__WHAT IS REQUIRED__:
Would you please return every line from the listing that contains the word "opsiyon"?

__DATA IN THIS EXERCISE__:
#####

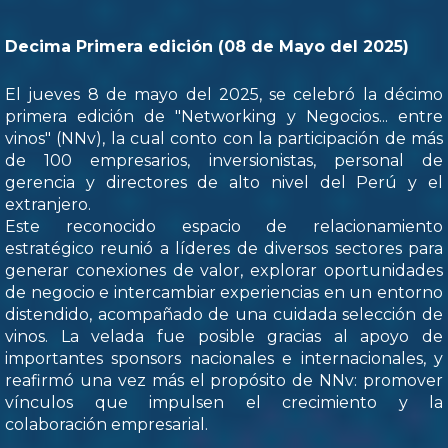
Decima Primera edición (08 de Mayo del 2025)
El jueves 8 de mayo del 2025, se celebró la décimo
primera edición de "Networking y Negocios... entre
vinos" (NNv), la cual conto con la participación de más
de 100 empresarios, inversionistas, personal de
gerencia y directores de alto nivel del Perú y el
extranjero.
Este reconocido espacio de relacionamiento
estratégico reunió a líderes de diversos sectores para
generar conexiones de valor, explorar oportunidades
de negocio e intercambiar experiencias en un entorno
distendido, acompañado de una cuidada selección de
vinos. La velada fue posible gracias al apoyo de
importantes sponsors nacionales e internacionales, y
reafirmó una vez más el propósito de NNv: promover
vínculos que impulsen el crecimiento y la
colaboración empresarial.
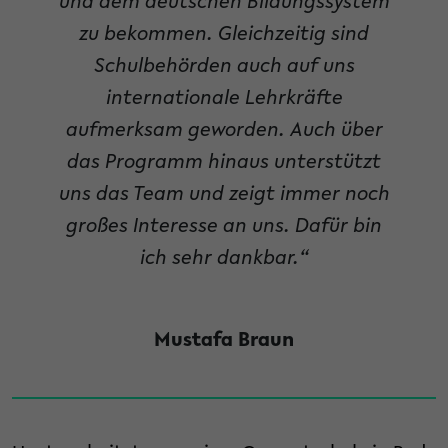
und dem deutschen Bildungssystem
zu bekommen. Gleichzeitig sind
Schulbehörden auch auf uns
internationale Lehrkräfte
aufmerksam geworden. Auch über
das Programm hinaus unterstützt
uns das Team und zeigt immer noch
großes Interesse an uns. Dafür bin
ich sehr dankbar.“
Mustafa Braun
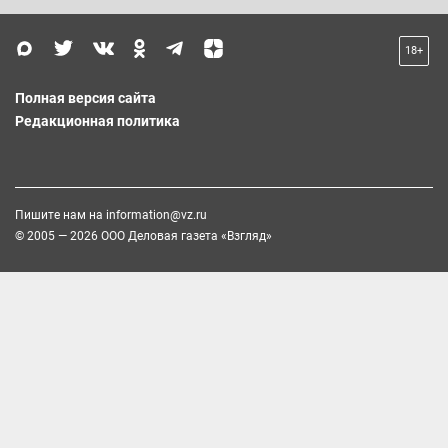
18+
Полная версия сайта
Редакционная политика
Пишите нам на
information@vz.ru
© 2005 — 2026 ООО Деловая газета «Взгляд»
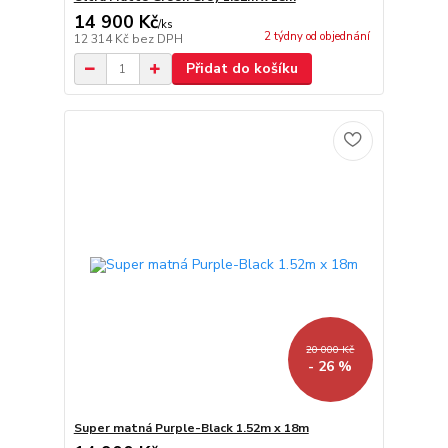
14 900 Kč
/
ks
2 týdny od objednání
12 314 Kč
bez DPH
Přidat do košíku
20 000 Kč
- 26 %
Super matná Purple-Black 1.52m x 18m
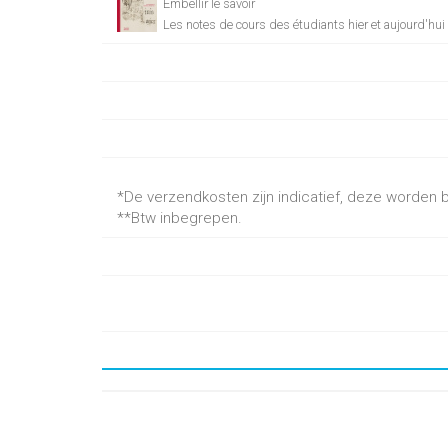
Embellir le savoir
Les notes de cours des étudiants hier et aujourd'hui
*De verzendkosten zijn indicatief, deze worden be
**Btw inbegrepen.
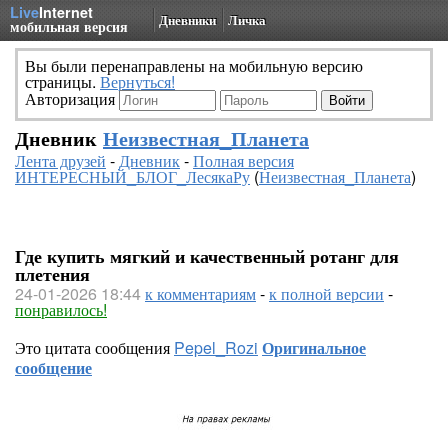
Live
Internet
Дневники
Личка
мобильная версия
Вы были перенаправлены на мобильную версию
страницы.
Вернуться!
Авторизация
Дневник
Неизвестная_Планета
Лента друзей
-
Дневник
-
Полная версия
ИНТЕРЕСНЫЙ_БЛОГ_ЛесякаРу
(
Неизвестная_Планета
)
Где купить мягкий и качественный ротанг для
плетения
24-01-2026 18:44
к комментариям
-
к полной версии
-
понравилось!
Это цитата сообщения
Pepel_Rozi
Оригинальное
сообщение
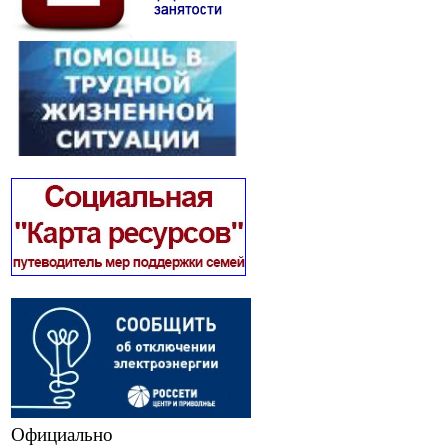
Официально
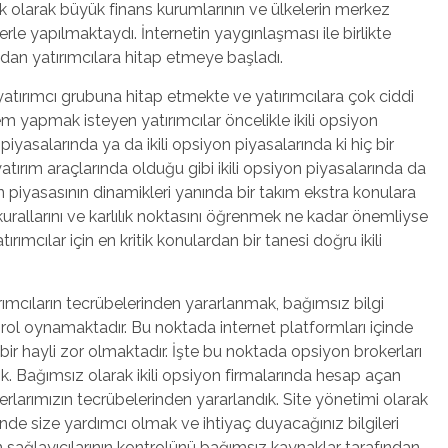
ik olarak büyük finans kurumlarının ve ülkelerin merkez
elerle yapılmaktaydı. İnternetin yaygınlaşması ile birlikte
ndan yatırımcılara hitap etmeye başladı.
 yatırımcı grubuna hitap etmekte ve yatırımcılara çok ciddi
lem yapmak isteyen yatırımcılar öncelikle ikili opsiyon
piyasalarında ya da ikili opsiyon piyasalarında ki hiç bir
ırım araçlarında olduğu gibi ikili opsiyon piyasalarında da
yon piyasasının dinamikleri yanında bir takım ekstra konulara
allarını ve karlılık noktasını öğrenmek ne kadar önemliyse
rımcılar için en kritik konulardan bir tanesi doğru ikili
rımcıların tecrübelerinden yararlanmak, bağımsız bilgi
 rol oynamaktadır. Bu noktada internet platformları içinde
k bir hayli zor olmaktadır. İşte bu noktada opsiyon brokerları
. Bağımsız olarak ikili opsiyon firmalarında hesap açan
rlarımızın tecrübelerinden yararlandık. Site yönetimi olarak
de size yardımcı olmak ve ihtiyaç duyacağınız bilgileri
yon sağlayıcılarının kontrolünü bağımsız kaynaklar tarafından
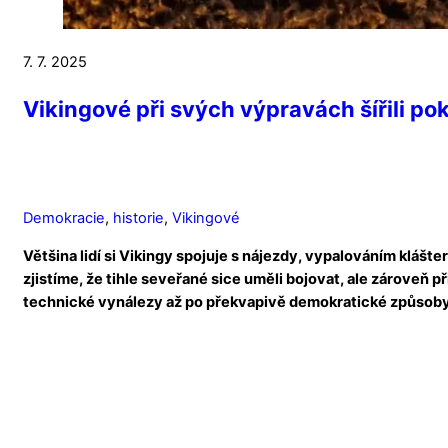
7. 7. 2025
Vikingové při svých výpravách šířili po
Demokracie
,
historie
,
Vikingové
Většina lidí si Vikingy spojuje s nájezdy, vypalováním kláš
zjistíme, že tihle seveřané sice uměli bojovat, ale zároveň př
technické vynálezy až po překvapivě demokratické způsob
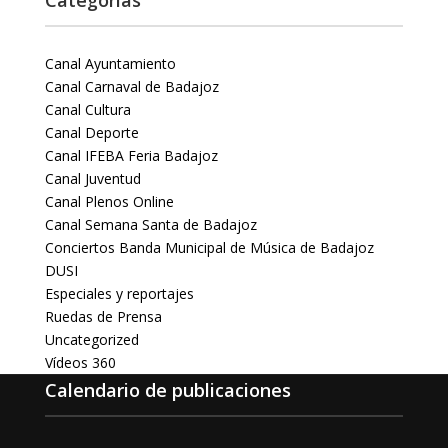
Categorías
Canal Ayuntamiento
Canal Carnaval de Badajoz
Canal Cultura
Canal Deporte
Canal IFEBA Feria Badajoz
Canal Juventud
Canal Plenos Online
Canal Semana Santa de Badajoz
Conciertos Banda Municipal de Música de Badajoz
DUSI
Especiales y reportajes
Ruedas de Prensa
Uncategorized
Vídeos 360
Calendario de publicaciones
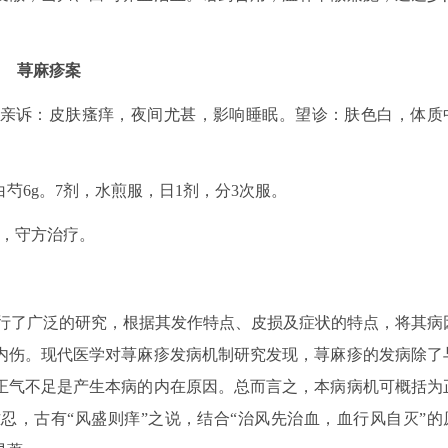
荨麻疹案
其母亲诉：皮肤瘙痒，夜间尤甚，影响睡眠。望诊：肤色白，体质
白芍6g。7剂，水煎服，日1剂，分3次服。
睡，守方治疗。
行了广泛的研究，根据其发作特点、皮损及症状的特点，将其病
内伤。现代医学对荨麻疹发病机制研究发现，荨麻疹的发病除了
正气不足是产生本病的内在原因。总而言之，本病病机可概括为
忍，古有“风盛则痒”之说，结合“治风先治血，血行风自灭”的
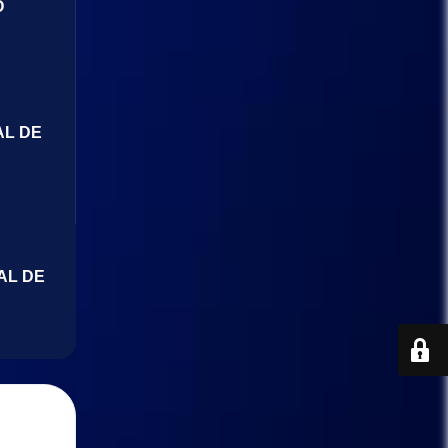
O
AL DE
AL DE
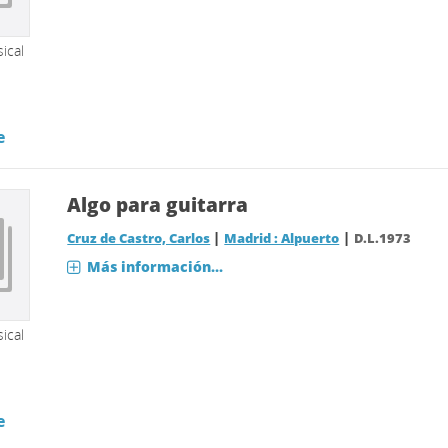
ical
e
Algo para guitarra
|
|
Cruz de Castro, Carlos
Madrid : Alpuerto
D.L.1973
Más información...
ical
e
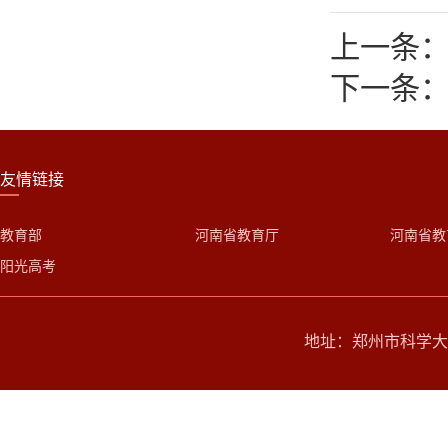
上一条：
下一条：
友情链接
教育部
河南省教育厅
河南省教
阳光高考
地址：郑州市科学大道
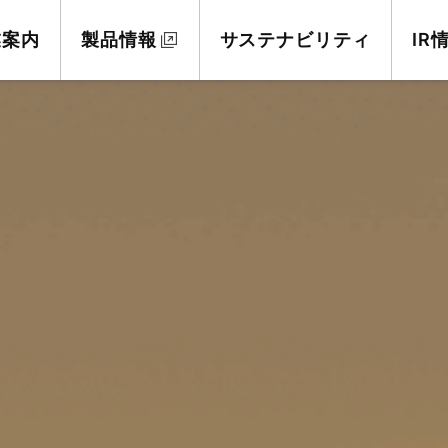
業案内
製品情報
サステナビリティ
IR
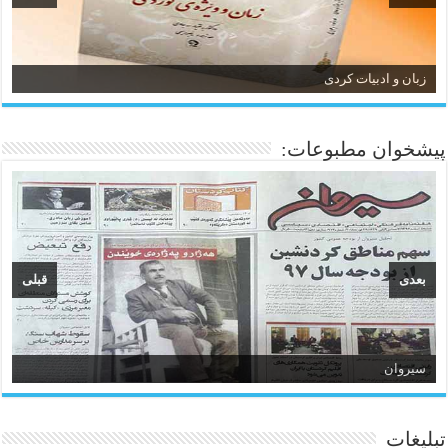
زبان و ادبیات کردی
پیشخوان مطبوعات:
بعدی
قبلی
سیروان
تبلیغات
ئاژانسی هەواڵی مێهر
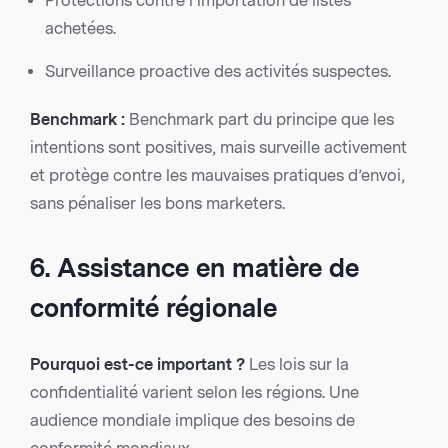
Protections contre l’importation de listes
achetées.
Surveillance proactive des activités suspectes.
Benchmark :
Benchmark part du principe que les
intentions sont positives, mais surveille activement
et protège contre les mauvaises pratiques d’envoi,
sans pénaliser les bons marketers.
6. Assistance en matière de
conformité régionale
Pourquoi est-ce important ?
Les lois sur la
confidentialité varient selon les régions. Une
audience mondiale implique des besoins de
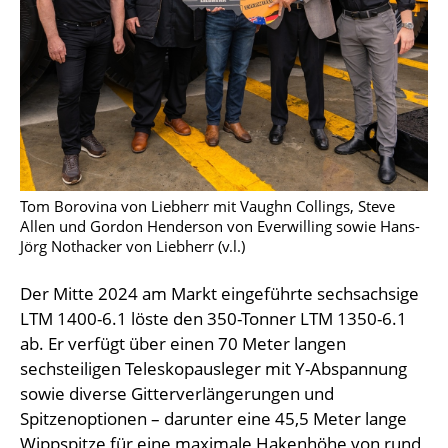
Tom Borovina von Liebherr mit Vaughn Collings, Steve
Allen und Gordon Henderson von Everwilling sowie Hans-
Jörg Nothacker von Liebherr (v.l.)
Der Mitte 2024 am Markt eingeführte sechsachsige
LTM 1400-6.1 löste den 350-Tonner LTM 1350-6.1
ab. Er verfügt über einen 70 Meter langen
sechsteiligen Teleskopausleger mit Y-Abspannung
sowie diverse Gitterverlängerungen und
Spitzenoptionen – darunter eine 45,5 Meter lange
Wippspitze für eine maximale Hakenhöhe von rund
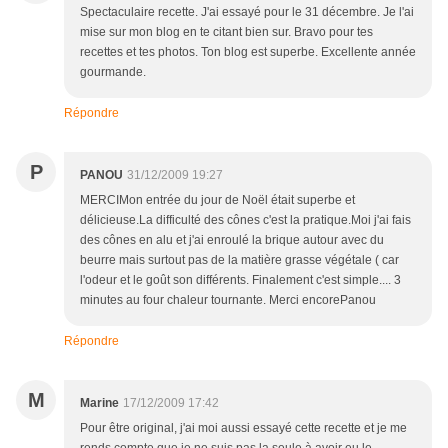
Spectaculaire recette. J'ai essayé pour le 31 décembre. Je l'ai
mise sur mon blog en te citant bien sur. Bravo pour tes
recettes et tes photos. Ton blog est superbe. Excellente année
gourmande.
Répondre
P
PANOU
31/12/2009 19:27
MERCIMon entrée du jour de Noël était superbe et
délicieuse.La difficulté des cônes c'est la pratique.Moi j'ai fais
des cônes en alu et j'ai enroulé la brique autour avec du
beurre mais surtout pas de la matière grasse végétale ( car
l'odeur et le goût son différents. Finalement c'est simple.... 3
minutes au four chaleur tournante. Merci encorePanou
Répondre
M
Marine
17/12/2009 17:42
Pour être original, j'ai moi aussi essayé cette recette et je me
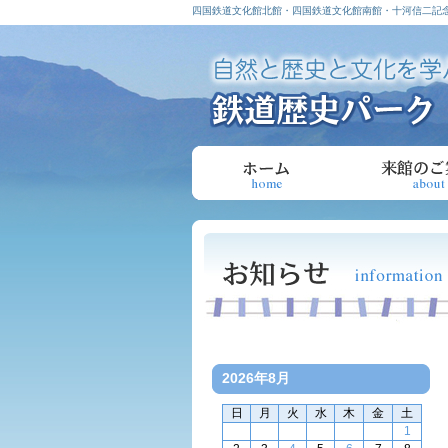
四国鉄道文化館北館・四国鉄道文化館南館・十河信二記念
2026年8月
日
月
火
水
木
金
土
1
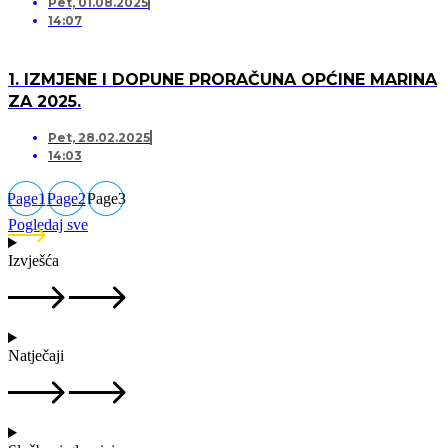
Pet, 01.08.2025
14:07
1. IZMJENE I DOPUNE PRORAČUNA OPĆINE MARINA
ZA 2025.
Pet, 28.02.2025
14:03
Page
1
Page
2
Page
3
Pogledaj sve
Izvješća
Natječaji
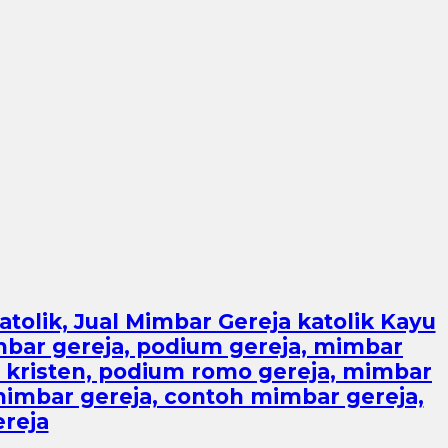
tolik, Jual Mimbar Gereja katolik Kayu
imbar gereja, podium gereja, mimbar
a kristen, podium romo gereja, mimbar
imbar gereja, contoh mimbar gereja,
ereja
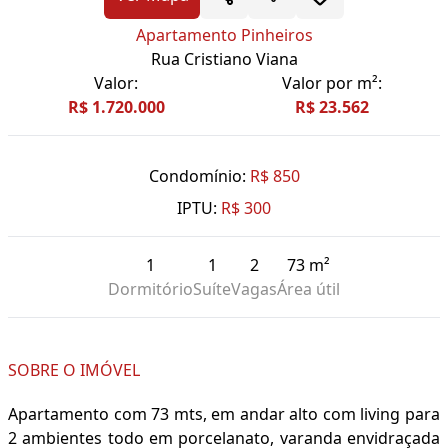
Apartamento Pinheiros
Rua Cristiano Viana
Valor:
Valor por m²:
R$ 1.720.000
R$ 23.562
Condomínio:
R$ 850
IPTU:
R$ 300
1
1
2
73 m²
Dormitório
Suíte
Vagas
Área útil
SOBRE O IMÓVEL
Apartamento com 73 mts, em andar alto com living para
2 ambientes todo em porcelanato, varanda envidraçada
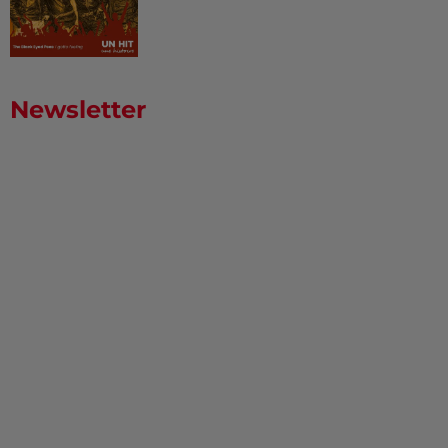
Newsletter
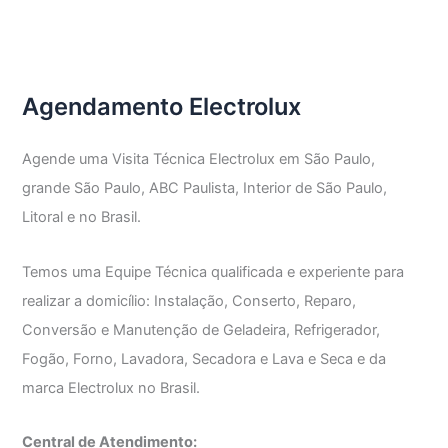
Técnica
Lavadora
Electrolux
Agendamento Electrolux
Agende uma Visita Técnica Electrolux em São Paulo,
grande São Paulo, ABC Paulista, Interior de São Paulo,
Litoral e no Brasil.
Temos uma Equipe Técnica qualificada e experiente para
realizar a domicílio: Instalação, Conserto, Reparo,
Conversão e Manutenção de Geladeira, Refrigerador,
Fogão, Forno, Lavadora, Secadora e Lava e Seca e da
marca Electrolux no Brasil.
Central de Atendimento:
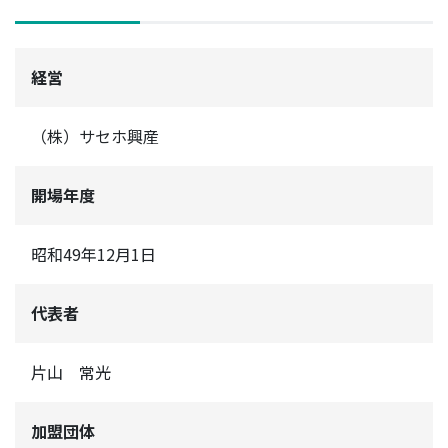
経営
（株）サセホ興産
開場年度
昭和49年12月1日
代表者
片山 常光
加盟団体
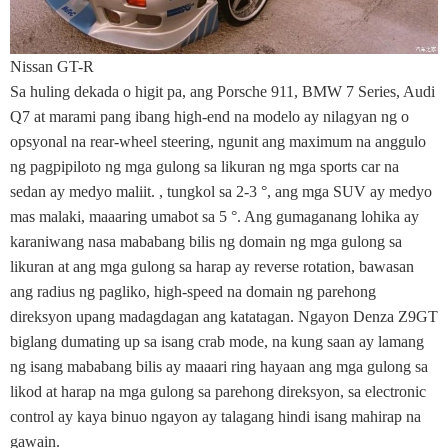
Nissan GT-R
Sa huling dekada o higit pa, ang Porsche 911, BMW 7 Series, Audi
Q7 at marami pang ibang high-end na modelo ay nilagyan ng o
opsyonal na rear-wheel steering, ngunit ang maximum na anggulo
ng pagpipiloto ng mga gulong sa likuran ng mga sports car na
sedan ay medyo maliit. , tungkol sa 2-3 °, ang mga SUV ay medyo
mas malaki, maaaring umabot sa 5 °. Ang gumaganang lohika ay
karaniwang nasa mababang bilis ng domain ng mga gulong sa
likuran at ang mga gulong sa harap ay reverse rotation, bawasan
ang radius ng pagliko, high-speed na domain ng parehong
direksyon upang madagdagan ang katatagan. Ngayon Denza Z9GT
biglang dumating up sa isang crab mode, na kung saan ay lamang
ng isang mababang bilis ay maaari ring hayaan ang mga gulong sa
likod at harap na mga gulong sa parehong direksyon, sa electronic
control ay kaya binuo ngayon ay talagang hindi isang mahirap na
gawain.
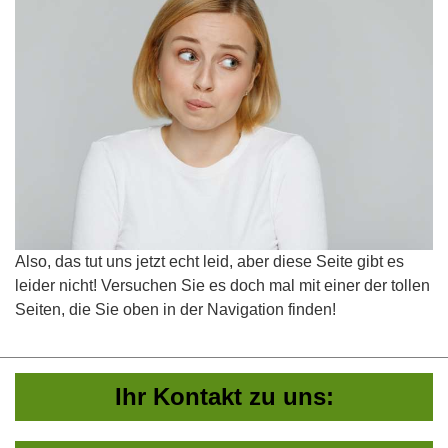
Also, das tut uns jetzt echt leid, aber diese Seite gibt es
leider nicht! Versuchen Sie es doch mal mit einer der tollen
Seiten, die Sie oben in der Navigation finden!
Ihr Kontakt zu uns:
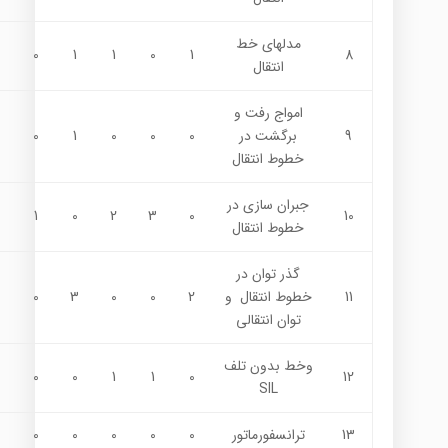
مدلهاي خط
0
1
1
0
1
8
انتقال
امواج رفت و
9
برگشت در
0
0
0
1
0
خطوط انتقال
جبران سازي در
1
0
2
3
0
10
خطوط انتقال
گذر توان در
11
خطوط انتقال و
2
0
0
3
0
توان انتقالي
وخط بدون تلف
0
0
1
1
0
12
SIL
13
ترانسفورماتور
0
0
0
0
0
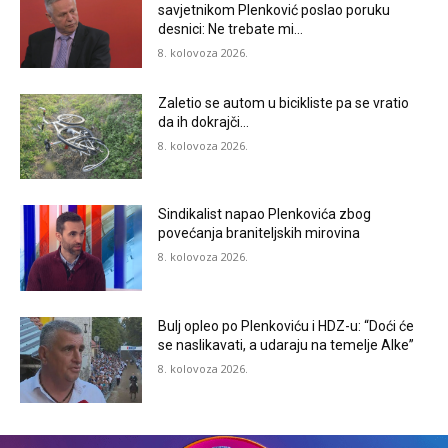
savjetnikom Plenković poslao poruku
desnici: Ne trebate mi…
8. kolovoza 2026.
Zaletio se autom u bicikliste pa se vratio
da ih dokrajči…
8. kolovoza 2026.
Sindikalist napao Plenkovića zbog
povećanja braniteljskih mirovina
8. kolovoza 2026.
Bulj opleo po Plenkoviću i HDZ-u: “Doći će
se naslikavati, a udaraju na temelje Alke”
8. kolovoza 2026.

#####

__TASK SOLUTION__:
lem yapmak isteyen yatırımcılar öncelikle ikili opsiyon
piyasalarında ya da ikili opsiyon piyasalarında ki hiç bir
ırım araçlarında olduğu gibi ikili opsiyon piyasalarında da
k bir hayli zor olmaktadır. İşte bu noktada opsiyon brokerları
. Bağımsız olarak ikili opsiyon firmalarında hesap açan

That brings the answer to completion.